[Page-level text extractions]
- Opening Delimiter -

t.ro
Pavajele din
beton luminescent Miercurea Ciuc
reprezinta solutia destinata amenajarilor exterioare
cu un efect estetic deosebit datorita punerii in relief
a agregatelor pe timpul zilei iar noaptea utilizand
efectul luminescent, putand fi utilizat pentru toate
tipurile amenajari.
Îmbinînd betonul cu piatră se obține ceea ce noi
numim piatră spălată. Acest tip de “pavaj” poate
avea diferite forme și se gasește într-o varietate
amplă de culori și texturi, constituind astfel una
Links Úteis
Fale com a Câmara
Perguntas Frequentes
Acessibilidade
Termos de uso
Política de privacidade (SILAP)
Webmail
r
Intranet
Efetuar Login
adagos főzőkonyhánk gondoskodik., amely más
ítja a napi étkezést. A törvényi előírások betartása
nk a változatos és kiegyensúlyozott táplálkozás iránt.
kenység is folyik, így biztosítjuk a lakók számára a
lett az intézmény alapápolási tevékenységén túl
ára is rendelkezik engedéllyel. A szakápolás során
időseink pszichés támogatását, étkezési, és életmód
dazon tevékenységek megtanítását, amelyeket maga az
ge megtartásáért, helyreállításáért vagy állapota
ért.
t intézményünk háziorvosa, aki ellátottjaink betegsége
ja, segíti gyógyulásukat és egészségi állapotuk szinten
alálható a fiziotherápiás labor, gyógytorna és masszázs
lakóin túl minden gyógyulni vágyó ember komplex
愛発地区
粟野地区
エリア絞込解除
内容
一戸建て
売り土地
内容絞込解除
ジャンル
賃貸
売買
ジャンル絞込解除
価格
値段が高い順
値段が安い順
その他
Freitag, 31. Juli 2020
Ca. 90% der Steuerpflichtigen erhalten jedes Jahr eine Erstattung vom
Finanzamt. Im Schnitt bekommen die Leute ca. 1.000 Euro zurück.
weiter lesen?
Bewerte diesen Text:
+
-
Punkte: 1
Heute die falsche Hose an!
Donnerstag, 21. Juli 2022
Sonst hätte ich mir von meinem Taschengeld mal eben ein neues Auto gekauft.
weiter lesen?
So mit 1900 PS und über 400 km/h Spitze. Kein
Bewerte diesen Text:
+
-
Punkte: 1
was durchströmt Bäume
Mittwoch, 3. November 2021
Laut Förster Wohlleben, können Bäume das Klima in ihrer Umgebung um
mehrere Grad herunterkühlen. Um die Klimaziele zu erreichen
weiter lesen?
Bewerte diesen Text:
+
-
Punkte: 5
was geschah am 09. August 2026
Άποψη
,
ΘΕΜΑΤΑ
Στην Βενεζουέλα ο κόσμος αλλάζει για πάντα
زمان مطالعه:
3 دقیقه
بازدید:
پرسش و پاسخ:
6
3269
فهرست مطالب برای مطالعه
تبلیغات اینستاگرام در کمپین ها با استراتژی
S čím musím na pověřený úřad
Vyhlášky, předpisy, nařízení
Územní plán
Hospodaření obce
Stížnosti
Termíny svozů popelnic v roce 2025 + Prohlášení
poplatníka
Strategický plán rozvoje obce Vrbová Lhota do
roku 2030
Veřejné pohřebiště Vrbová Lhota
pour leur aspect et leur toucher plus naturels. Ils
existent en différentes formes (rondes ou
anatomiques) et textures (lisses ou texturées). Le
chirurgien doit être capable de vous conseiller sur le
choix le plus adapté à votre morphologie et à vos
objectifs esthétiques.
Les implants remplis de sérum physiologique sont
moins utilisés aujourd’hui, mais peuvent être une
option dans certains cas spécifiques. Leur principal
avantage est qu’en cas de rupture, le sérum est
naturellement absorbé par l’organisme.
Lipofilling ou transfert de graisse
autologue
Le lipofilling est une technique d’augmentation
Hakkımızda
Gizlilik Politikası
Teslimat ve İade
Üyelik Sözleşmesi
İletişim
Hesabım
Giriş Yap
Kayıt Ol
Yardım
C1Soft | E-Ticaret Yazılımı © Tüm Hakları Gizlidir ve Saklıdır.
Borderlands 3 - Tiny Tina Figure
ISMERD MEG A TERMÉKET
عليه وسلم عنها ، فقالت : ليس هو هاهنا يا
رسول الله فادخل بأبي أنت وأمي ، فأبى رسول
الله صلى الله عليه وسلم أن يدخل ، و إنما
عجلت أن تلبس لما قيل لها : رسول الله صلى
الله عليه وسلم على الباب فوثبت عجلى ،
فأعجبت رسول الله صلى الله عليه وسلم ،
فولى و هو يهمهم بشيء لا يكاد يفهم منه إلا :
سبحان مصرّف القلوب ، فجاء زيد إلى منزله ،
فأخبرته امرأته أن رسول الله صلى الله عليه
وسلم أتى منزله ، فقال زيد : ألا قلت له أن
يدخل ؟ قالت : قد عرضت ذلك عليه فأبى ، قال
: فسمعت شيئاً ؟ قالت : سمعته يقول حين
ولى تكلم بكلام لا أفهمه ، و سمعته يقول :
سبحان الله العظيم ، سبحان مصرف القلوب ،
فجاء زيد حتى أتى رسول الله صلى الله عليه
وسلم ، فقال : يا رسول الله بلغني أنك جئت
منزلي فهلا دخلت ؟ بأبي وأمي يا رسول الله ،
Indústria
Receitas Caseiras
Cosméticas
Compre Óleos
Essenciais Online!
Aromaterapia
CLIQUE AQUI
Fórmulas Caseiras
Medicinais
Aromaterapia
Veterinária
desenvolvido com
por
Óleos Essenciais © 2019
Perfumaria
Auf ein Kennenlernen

- Closing Delimiter -

**Your objective:** Please copy exactly the lines from the first line of the records above through the line containing "Laut Förster Wohlleben, können", including both, and nothing more.

**Solution to this task:**
t.ro
Pavajele din
beton luminescent Miercurea Ciuc
reprezinta solutia destinata amenajarilor exterioare
cu un efect estetic deosebit datorita punerii in relief
a agregatelor pe timpul zilei iar noaptea utilizand
efectul luminescent, putand fi utilizat pentru toate
tipurile amenajari.
Îmbinînd betonul cu piatră se obține ceea ce noi
numim piatră spălată. Acest tip de “pavaj” poate
avea diferite forme și se gasește într-o varietate
amplă de culori și texturi, constituind astfel una
Links Úteis
Fale com a Câmara
Perguntas Frequentes
Acessibilidade
Termos de uso
Política de privacidade (SILAP)
Webmail
r
Intranet
Efetuar Login
adagos főzőkonyhánk gondoskodik., amely más
ítja a napi étkezést. A törvényi előírások betartása
nk a változatos és kiegyensúlyozott táplálkozás iránt.
kenység is folyik, így biztosítjuk a lakók számára a
lett az intézmény alapápolási tevékenységén túl
ára is rendelkezik engedéllyel. A szakápolás során
időseink pszichés támogatását, étkezési, és életmód
dazon tevékenységek megtanítását, amelyeket maga az
ge megtartásáért, helyreállításáért vagy állapota
ért.
t intézményünk háziorvosa, aki ellátottjaink betegsége
ja, segíti gyógyulásukat és egészségi állapotuk szinten
alálható a fiziotherápiás labor, gyógytorna és masszázs
lakóin túl minden gyógyulni vágyó ember komplex
愛発地区
粟野地区
エリア絞込解除
内容
一戸建て
売り土地
内容絞込解除
ジャンル
賃貸
売買
ジャンル絞込解除
価格
値段が高い順
値段が安い順
その他
Freitag, 31. Juli 2020
Ca. 90% der Steuerpflichtigen erhalten jedes Jahr eine Erstattung vom
Finanzamt. Im Schnitt bekommen die Leute ca. 1.000 Euro zurück.
weiter lesen?
Bewerte diesen Text:
+
-
Punkte: 1
Heute die falsche Hose an!
Donnerstag, 21. Juli 2022
Sonst hätte ich mir von meinem Taschengeld mal eben ein neues Auto gekauft.
weiter lesen?
So mit 1900 PS und über 400 km/h Spitze. Kein
Bewerte diesen Text:
+
-
Punkte: 1
was durchströmt Bäume
Mittwoch, 3. November 2021
Laut Förster Wohlleben, können Bäume das Klima in ihrer Umgebung um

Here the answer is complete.